Crisis Management Business Masterclass

It’s not a great time to be in the travel industry. The number of flights went from around 190k daily to 60k (less than a third, and many of those running at 1/3 or 1/2 of capacity). Airlines, Hotels, Taxis, Museums, Bars, and so many other businesses came to a standstill.

AirBnB is no exception: On May 5th 2020, Brian Chesky, the company’s CEO, sent a letter to all employees saying that revenue in 2020 is going to be less than half of what it was in 2019, and that they were firing 25% of their staff. Also, they had their IPO filing ready to go by 31st of March 2020.

Many companies had to fire a great chunk of their staff, and – many of you might disagree here – it is undoubtedly the right thing to do when a crisis of this magnitude hits so hard, so quick. However, the way you do it tells so much about what the company values. If you haven’t, you should definitely read the letter.
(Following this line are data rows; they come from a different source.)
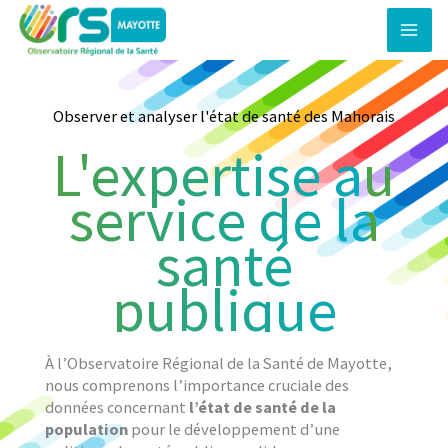
Aller
au
contenu
Observer et analyser l'état de santé des Mahorais
L'expertise au
service de la
santé
publique
À l’Observatoire Régional de la Santé de Mayotte,
nous comprenons l’importance cruciale des
données concernant
l’état de santé de la
population
pour le développement d’une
In a recent podcast with Kara Swisher, Brian Chesky has explained how they dealt with all of this, raised $2B in debt, cancelled many new business units and focused solely on their core business. He goes into minute detail about how they communicated to their board, customers, hosts, and many other stakeholders.

If you’re into business strategy, crisis management is one of the core parts of it. AirBnB will definitely be a case study on acting decisively, and yet be conscious of the impact of your decisions.